**Collection entries**
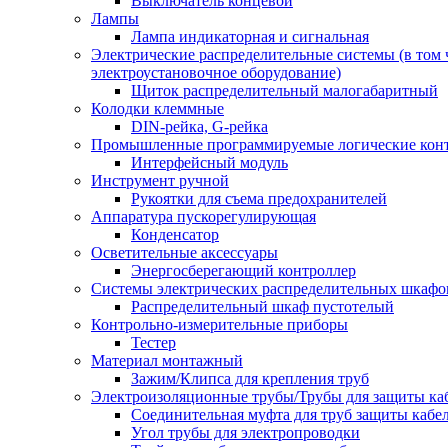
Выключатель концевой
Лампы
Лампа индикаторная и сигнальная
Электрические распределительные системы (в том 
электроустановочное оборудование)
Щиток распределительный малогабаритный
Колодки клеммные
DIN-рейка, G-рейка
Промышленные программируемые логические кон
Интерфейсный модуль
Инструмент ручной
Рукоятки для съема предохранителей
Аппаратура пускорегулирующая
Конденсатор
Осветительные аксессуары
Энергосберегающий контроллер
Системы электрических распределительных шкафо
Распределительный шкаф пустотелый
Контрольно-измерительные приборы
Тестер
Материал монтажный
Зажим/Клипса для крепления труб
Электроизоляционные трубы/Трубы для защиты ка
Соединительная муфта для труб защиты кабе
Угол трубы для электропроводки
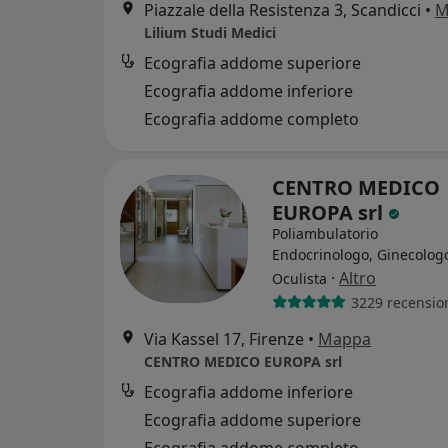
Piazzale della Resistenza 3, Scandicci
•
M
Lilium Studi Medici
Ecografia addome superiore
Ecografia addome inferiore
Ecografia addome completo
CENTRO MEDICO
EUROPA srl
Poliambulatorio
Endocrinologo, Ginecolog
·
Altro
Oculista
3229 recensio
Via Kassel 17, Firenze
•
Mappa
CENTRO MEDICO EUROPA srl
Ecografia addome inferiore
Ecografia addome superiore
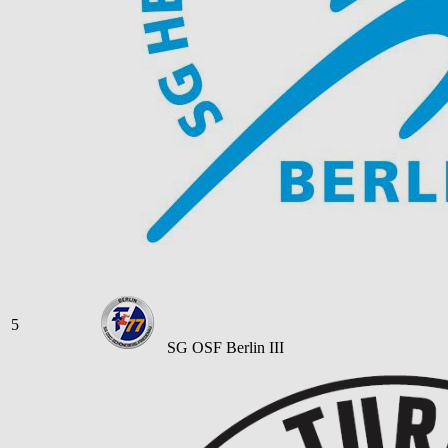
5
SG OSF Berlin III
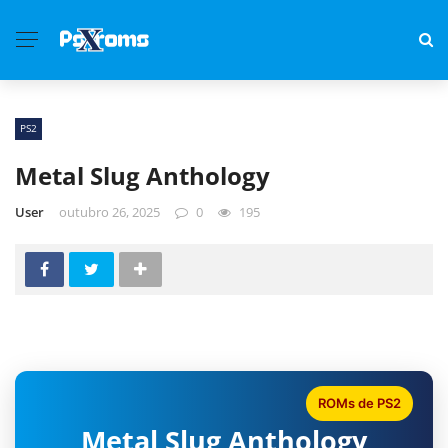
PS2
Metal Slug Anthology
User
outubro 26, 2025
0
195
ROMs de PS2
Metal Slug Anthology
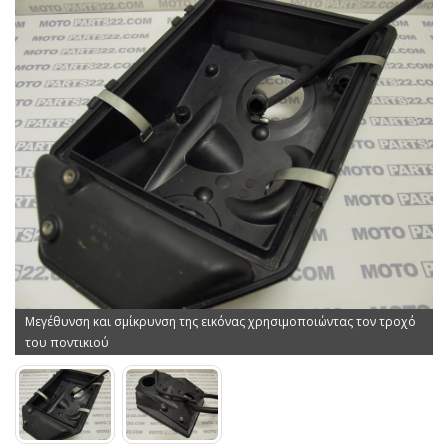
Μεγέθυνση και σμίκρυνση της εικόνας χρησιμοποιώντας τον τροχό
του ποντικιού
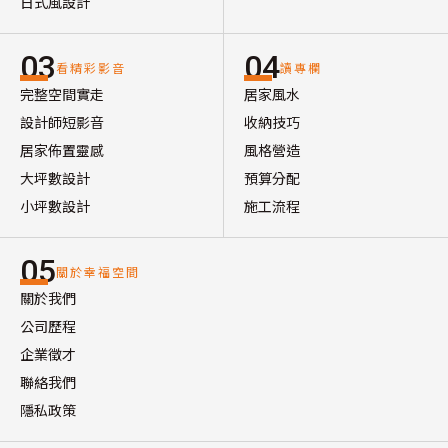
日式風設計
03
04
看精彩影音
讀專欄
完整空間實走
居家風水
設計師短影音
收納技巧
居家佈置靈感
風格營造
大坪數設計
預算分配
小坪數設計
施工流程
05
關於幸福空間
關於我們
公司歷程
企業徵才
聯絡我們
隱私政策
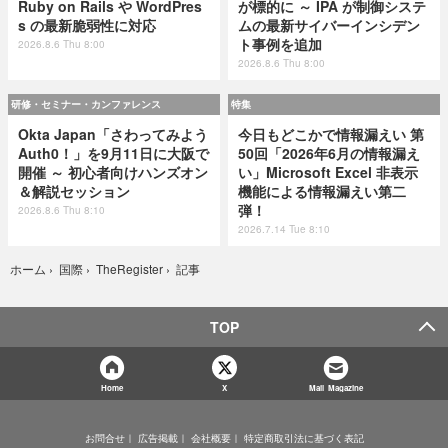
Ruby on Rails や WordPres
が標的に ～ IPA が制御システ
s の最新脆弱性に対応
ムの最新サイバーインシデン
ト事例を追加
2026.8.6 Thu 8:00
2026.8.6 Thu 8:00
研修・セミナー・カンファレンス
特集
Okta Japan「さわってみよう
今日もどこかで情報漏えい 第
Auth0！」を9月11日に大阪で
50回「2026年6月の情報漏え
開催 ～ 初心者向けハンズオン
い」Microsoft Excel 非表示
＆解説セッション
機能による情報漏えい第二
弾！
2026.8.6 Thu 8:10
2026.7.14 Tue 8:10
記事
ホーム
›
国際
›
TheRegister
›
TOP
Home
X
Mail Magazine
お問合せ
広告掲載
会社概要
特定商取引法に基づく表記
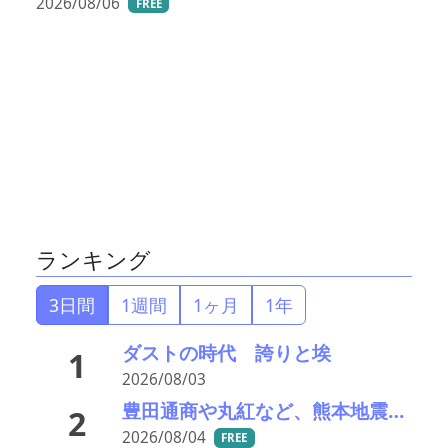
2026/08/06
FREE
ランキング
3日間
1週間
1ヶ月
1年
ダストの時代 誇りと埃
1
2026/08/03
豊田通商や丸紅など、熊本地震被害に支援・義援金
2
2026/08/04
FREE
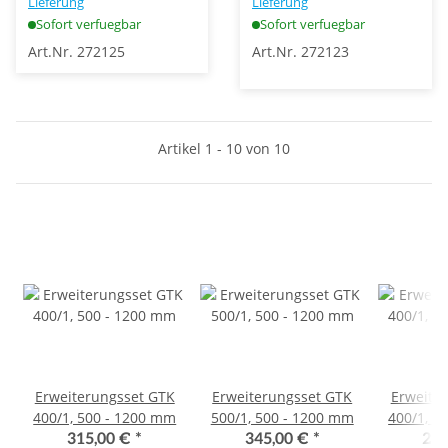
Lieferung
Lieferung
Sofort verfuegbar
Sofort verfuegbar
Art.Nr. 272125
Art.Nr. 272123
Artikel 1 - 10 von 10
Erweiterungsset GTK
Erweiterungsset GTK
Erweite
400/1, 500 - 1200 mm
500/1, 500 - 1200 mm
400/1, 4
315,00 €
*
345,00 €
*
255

**Work to be completed**
Among the lines above, which contain the word "CENTRO"? Copy every one.

**Response**
CENTRO MEDICO
CENTRO MEDICO EUROPA srl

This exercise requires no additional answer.